Swaraj was not alone in the condemnation. On the penultimate day of the budget session parliamentarians condemned Pakistan’s decision in unison saying that it reflected Pakistan's ulterior motives. Swaraj who was speaking in the Upper House said, “Our position is very clear, there is no evidence of wrongdoing by Kulbhushan Jadhav.” Calling Jadhav an ‘innocent-kidnapped-Indian’ Swaraj labeled the alleged proceedings of the Pakistan’s military court farcical in nature. She reiterated that there is no evidence against Jadhav, if anything he is a victim of a plan that seeks to cast “aspersions on India” to deflect international attention from Pakistan’s well-known record of sponsoring and supporting terrorism.
Agreeing with these sentiments, Home Minister Rajnath Singh in Lok Sabha said, “The House and the government strongly condemn the Pakistani actions on this. Whatever needs to be done will be done by the government and every attempt will be made to ensure that justice is done to Kulbhushan Jadhav." Rajnath went on to say that all norms of law and justice were ignored by Pakistan’s military.
Responding to Ghulam Nabi Azad, the Leader of Opposition in Rajya Sabha, Swaraj clarified that India will help Jadhav in getting the best assistance in the Supreme Court and if required it will approach the President of Pakistan as well.
Jadhav was arrested last year by the Pakistan Army from Balochistan and was accused of being an agent with India’s Research & Analysis Wing (R&AW).
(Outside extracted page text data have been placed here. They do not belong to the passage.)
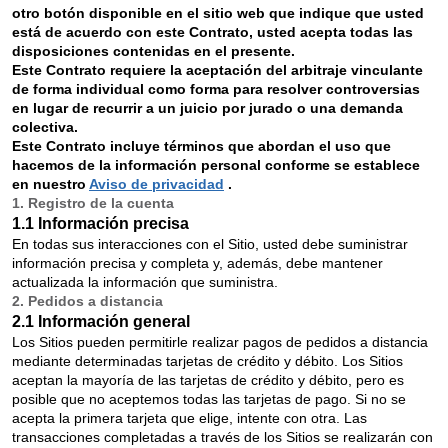
otro botón disponible en el sitio web que indique que usted
está de acuerdo con este Contrato, usted acepta todas las
disposiciones contenidas en el presente.
Este Contrato requiere la aceptación del arbitraje vinculante
de forma individual como forma para resolver controversias
en lugar de recurrir a un juicio por jurado o una demanda
colectiva.
Este Contrato incluye términos que abordan el uso que
hacemos de la información personal conforme se establece
en nuestro
Aviso de privacidad
.
1. Registro de la cuenta
1.1 Información precisa
En todas sus interacciones con el Sitio, usted debe suministrar
información precisa y completa y, además, debe mantener
actualizada la información que suministra.
2. Pedidos a distancia
2.1 Información general
Los Sitios pueden permitirle realizar pagos de pedidos a distancia
mediante determinadas tarjetas de crédito y débito. Los Sitios
aceptan la mayoría de las tarjetas de crédito y débito, pero es
posible que no aceptemos todas las tarjetas de pago. Si no se
acepta la primera tarjeta que elige, intente con otra. Las
transacciones completadas a través de los Sitios se realizarán con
He was accused of fuelling the Baloch separatist movement to destabilise the China-Pakistan Economic Corridor (CPEC). The charges were denied by the Indian government which has been repeatedly saying that Jadhav was initially picked up from Iran and then taken to Pakistan.
The ruling was issued by the Field General Court Martial (FGCM) of the Pakistan Army on Monday. In a statement released by the Inter Service Public Relation (ISPR) the military said, “He (Kulbhushan Jadhav) confessed before a magistrate and the court that he was tasked by RAW to plan, coordinate and organise espionage/sabotage activities aiming to destabilise and wage war against Pakistan.”
Following the decision of FGCM, Foreign Secretary S Jaishankar summoned the Pakistani High Commissioner Abdul Basit in New Delhi and handed over a demarche. India has expressed it to Pakistan that, “The proceedings that have led to the sentence against Jadhav are farcical in the absence of any credible evidence against him. It is significant that our high commission was not even informed that Jadhav was being brought to trial.”
Meanwhile, Pakistan has been continuously refusing India’s request for consular access to Jadhav who was found in possession of an Iranian residency permit under the name of Hussain Mubarak Patel which indicated his place of birth to be Sangli in Maharashtra.
The decision is also being criticised by human rights agencies like Amnesty International which has said, “Under Pakistan’s military courts, no information about charges or evidence against suspects is made public.” It is worth mentioning here that in 2013 another Indian national, Sarabjit, who was on a death roll for over 13 years was killed by inmates in a Pakistani jail.